_Problem details_
Without any of the pictures, print every record below exactly.

Segment Start: Records for this task

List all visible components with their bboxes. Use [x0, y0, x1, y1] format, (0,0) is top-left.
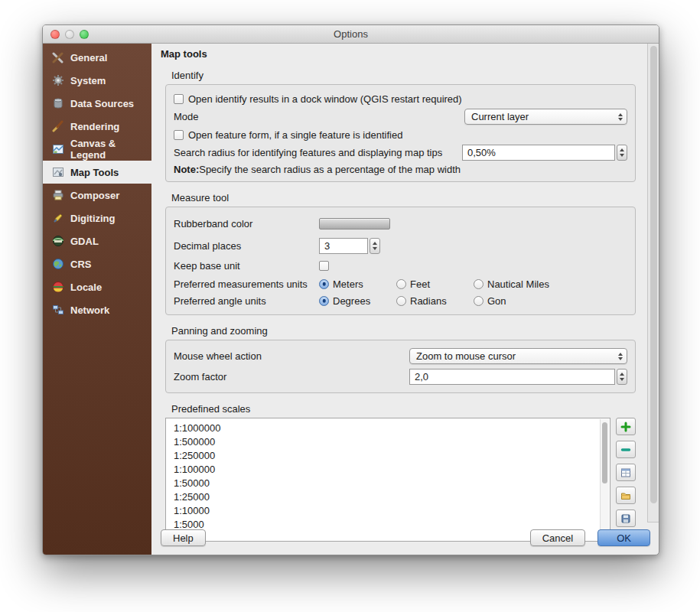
rubberband-color-button[interactable] — [319, 218, 390, 230]
dock-window-label: Open identify results in a dock window (… — [188, 93, 462, 105]
sidebar-item-label: System — [70, 75, 106, 86]
decimal-places-row: Decimal places 3 — [174, 235, 627, 256]
scales-list[interactable]: 1:1000000 1:500000 1:250000 1:100000 1:5… — [165, 418, 610, 542]
angle-gon-option[interactable]: Gon — [474, 295, 506, 307]
add-scale-button[interactable] — [616, 418, 636, 435]
sidebar-item-crs[interactable]: CRS — [43, 252, 151, 275]
feature-form-checkbox[interactable] — [174, 130, 184, 140]
search-radius-stepper[interactable] — [617, 145, 627, 161]
ok-button[interactable]: OK — [597, 529, 650, 546]
units-nautical-label: Nautical Miles — [487, 278, 549, 290]
zoom-factor-stepper[interactable] — [617, 369, 627, 385]
chevron-updown-icon — [618, 113, 623, 121]
sidebar-item-system[interactable]: System — [43, 69, 151, 92]
radio-icon — [396, 279, 406, 289]
scale-item[interactable]: 1:25000 — [174, 490, 610, 504]
save-icon — [620, 513, 631, 524]
chevron-updown-icon — [618, 353, 623, 360]
angle-degrees-option[interactable]: Degrees — [319, 295, 396, 307]
zoom-window-button[interactable] — [80, 30, 89, 39]
radio-icon — [474, 279, 483, 289]
angle-degrees-label: Degrees — [333, 295, 370, 307]
sidebar-item-locale[interactable]: Locale — [43, 275, 151, 298]
zoom-factor-label: Zoom factor — [174, 371, 405, 382]
mouse-wheel-value: Zoom to mouse cursor — [416, 350, 516, 362]
angle-gon-label: Gon — [487, 295, 506, 307]
scale-item[interactable]: 1:100000 — [174, 463, 610, 477]
note-row: Note: Specify the search radius as a per… — [174, 162, 627, 176]
radio-icon — [474, 296, 483, 306]
sidebar-item-network[interactable]: Network — [43, 298, 151, 321]
decimal-places-value: 3 — [324, 240, 330, 252]
cancel-button[interactable]: Cancel — [530, 529, 585, 546]
sidebar-item-label: General — [70, 52, 107, 63]
save-scales-button[interactable] — [616, 509, 636, 527]
feature-form-row: Open feature form, if a single feature i… — [174, 126, 627, 143]
dialog-body: General System Data Sources Rendering Ca… — [43, 44, 659, 555]
note-prefix: Note: — [174, 164, 199, 175]
sidebar-item-digitizing[interactable]: Digitizing — [43, 207, 151, 230]
scale-item[interactable]: 1:50000 — [174, 477, 610, 490]
units-meters-option[interactable]: Meters — [319, 278, 396, 290]
decimal-places-label: Decimal places — [174, 240, 319, 252]
units-nautical-option[interactable]: Nautical Miles — [474, 278, 549, 290]
remove-scale-button[interactable] — [616, 441, 636, 458]
search-radius-input[interactable]: 0,50% — [462, 145, 615, 161]
radio-icon — [396, 296, 406, 306]
keep-base-checkbox[interactable] — [319, 261, 329, 271]
zoom-factor-spin: 2,0 — [409, 369, 627, 385]
scale-item[interactable]: 1:250000 — [174, 449, 610, 463]
scale-item[interactable]: 1:500000 — [174, 435, 610, 449]
scale-item[interactable]: 1:10000 — [174, 504, 610, 518]
scales-scrollbar[interactable] — [600, 419, 609, 540]
sidebar-item-gdal[interactable]: GDAL — [43, 230, 151, 252]
default-scales-button[interactable] — [616, 464, 636, 481]
system-icon — [52, 74, 64, 86]
angle-radians-option[interactable]: Radians — [396, 295, 474, 307]
minimize-window-button[interactable] — [65, 30, 74, 39]
page-title: Map tools — [161, 48, 659, 60]
sidebar-item-label: Composer — [70, 190, 119, 201]
titlebar[interactable]: Options — [43, 25, 659, 44]
units-feet-option[interactable]: Feet — [396, 278, 474, 290]
decimal-places-stepper[interactable] — [370, 238, 380, 254]
sidebar-item-rendering[interactable]: Rendering — [43, 115, 151, 138]
mouse-wheel-dropdown[interactable]: Zoom to mouse cursor — [409, 348, 627, 364]
panning-group: Mouse wheel action Zoom to mouse cursor … — [165, 340, 636, 393]
mouse-wheel-row: Mouse wheel action Zoom to mouse cursor — [174, 346, 627, 366]
sidebar-item-canvas-legend[interactable]: Canvas & Legend — [43, 138, 151, 161]
close-window-button[interactable] — [50, 30, 60, 39]
search-radius-row: Search radius for identifying features a… — [174, 143, 627, 162]
sidebar-item-label: Rendering — [70, 121, 119, 132]
help-button[interactable]: Help — [161, 529, 206, 546]
scales-section-label: Predefined scales — [171, 403, 659, 415]
search-radius-spin: 0,50% — [462, 145, 627, 161]
cancel-button-label: Cancel — [542, 532, 573, 544]
scales-area: 1:1000000 1:500000 1:250000 1:100000 1:5… — [165, 418, 636, 542]
search-radius-value: 0,50% — [467, 147, 496, 158]
content-scrollbar-thumb[interactable] — [650, 46, 657, 503]
scale-item[interactable]: 1:1000000 — [174, 422, 610, 435]
sidebar-item-map-tools[interactable]: Map Tools — [43, 161, 151, 184]
decimal-places-input[interactable]: 3 — [319, 238, 368, 254]
mode-label: Mode — [174, 111, 199, 122]
panning-section-label: Panning and zooming — [171, 325, 659, 337]
mode-dropdown[interactable]: Current layer — [464, 109, 627, 125]
plus-icon — [620, 422, 631, 432]
sidebar-item-composer[interactable]: Composer — [43, 184, 151, 207]
mode-row: Mode Current layer — [174, 107, 627, 126]
feature-form-label: Open feature form, if a single feature i… — [188, 129, 402, 141]
scales-scrollbar-thumb[interactable] — [602, 422, 607, 483]
zoom-factor-input[interactable]: 2,0 — [409, 369, 615, 385]
identify-group: Open identify results in a dock window (… — [165, 84, 636, 182]
content-scrollbar[interactable] — [647, 44, 659, 522]
dock-window-checkbox[interactable] — [174, 94, 184, 104]
network-icon — [52, 304, 64, 316]
sidebar-item-general[interactable]: General — [43, 46, 151, 69]
zoom-factor-value: 2,0 — [415, 371, 428, 382]
measure-units-row: Preferred measurements units Meters Feet… — [174, 275, 627, 292]
angle-radians-label: Radians — [410, 295, 447, 307]
load-scales-button[interactable] — [616, 487, 636, 504]
sidebar-item-data-sources[interactable]: Data Sources — [43, 92, 151, 115]
digitizing-icon — [52, 212, 64, 224]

Segment End: Records for this task

_Problem solution_
List all visible components with their bboxes. Use [x0, y0, x1, y1] format, (0,0) is top-left.
rubberband-color-button[interactable] — [319, 218, 390, 230]
dock-window-label: Open identify results in a dock window (… — [188, 93, 462, 105]
sidebar-item-label: System — [70, 75, 106, 86]
decimal-places-row: Decimal places 3 — [174, 235, 627, 256]
scales-list[interactable]: 1:1000000 1:500000 1:250000 1:100000 1:5… — [165, 418, 610, 542]
angle-gon-option[interactable]: Gon — [474, 295, 506, 307]
add-scale-button[interactable] — [616, 418, 636, 435]
sidebar-item-crs[interactable]: CRS — [43, 252, 151, 275]
feature-form-checkbox[interactable] — [174, 130, 184, 140]
search-radius-stepper[interactable] — [617, 145, 627, 161]
ok-button[interactable]: OK — [597, 529, 650, 546]
units-nautical-label: Nautical Miles — [487, 278, 549, 290]
zoom-factor-stepper[interactable] — [617, 369, 627, 385]
chevron-updown-icon — [618, 113, 623, 121]
sidebar-item-system[interactable]: System — [43, 69, 151, 92]
radio-icon — [396, 279, 406, 289]
scale-item[interactable]: 1:25000 — [174, 490, 610, 504]
save-icon — [620, 513, 631, 524]
chevron-updown-icon — [618, 353, 623, 360]
angle-degrees-option[interactable]: Degrees — [319, 295, 396, 307]
zoom-window-button[interactable] — [80, 30, 89, 39]
radio-icon — [474, 279, 483, 289]
angle-degrees-label: Degrees — [333, 295, 370, 307]
sidebar-item-locale[interactable]: Locale — [43, 275, 151, 298]
zoom-factor-label: Zoom factor — [174, 371, 405, 382]
mouse-wheel-value: Zoom to mouse cursor — [416, 350, 516, 362]
angle-gon-label: Gon — [487, 295, 506, 307]
scale-item[interactable]: 1:100000 — [174, 463, 610, 477]
note-row: Note: Specify the search radius as a per… — [174, 162, 627, 176]
radio-icon — [474, 296, 483, 306]
sidebar-item-network[interactable]: Network — [43, 298, 151, 321]
decimal-places-value: 3 — [324, 240, 330, 252]
cancel-button[interactable]: Cancel — [530, 529, 585, 546]
sidebar-item-label: General — [70, 52, 107, 63]
save-scales-button[interactable] — [616, 509, 636, 527]
feature-form-row: Open feature form, if a single feature i… — [174, 126, 627, 143]
dialog-body: General System Data Sources Rendering Ca… — [43, 44, 659, 555]
note-prefix: Note: — [174, 164, 199, 175]
sidebar-item-digitizing[interactable]: Digitizing — [43, 207, 151, 230]
scale-item[interactable]: 1:50000 — [174, 477, 610, 490]
units-meters-option[interactable]: Meters — [319, 278, 396, 290]
decimal-places-label: Decimal places — [174, 240, 319, 252]
units-nautical-option[interactable]: Nautical Miles — [474, 278, 549, 290]
remove-scale-button[interactable] — [616, 441, 636, 458]
search-radius-input[interactable]: 0,50% — [462, 145, 615, 161]
radio-icon — [396, 296, 406, 306]
keep-base-checkbox[interactable] — [319, 261, 329, 271]
zoom-factor-spin: 2,0 — [409, 369, 627, 385]
scale-item[interactable]: 1:250000 — [174, 449, 610, 463]
scale-item[interactable]: 1:500000 — [174, 435, 610, 449]
scale-item[interactable]: 1:10000 — [174, 504, 610, 518]
scales-scrollbar[interactable] — [600, 419, 609, 540]
sidebar-item-gdal[interactable]: GDAL — [43, 230, 151, 252]
default-scales-button[interactable] — [616, 464, 636, 481]
system-icon — [52, 74, 64, 86]
angle-radians-option[interactable]: Radians — [396, 295, 474, 307]
minimize-window-button[interactable] — [65, 30, 74, 39]
page-title: Map tools — [161, 48, 659, 60]
sidebar-item-label: Composer — [70, 190, 119, 201]
titlebar[interactable]: Options — [43, 25, 659, 44]
units-feet-option[interactable]: Feet — [396, 278, 474, 290]
decimal-places-stepper[interactable] — [370, 238, 380, 254]
sidebar-item-rendering[interactable]: Rendering — [43, 115, 151, 138]
mouse-wheel-dropdown[interactable]: Zoom to mouse cursor — [409, 348, 627, 364]
panning-group: Mouse wheel action Zoom to mouse cursor … — [165, 340, 636, 393]
mouse-wheel-row: Mouse wheel action Zoom to mouse cursor — [174, 346, 627, 366]
sidebar-item-canvas-legend[interactable]: Canvas & Legend — [43, 138, 151, 161]
close-window-button[interactable] — [50, 30, 60, 39]
search-radius-row: Search radius for identifying features a… — [174, 143, 627, 162]
sidebar-item-label: Rendering — [70, 121, 119, 132]
help-button[interactable]: Help — [161, 529, 206, 546]
scales-section-label: Predefined scales — [171, 403, 659, 415]
search-radius-spin: 0,50% — [462, 145, 627, 161]
cancel-button-label: Cancel — [542, 532, 573, 544]
scales-area: 1:1000000 1:500000 1:250000 1:100000 1:5… — [165, 418, 636, 542]
search-radius-value: 0,50% — [467, 147, 496, 158]
content-scrollbar-thumb[interactable] — [650, 46, 657, 503]
scale-item[interactable]: 1:1000000 — [174, 422, 610, 435]
sidebar-item-map-tools[interactable]: Map Tools — [43, 161, 151, 184]
decimal-places-input[interactable]: 3 — [319, 238, 368, 254]
mode-label: Mode — [174, 111, 199, 122]
panning-section-label: Panning and zooming — [171, 325, 659, 337]
mode-dropdown[interactable]: Current layer — [464, 109, 627, 125]
plus-icon — [620, 422, 631, 432]
sidebar-item-composer[interactable]: Composer — [43, 184, 151, 207]
mode-row: Mode Current layer — [174, 107, 627, 126]
feature-form-label: Open feature form, if a single feature i… — [188, 129, 402, 141]
scales-scrollbar-thumb[interactable] — [602, 422, 607, 483]
zoom-factor-input[interactable]: 2,0 — [409, 369, 615, 385]
identify-group: Open identify results in a dock window (… — [165, 84, 636, 182]
content-scrollbar[interactable] — [647, 44, 659, 522]
dock-window-checkbox[interactable] — [174, 94, 184, 104]
network-icon — [52, 304, 64, 316]
sidebar-item-general[interactable]: General — [43, 46, 151, 69]
zoom-factor-value: 2,0 — [415, 371, 428, 382]
measure-units-row: Preferred measurements units Meters Feet… — [174, 275, 627, 292]
angle-radians-label: Radians — [410, 295, 447, 307]
load-scales-button[interactable] — [616, 487, 636, 504]
sidebar-item-data-sources[interactable]: Data Sources — [43, 92, 151, 115]
digitizing-icon — [52, 212, 64, 224]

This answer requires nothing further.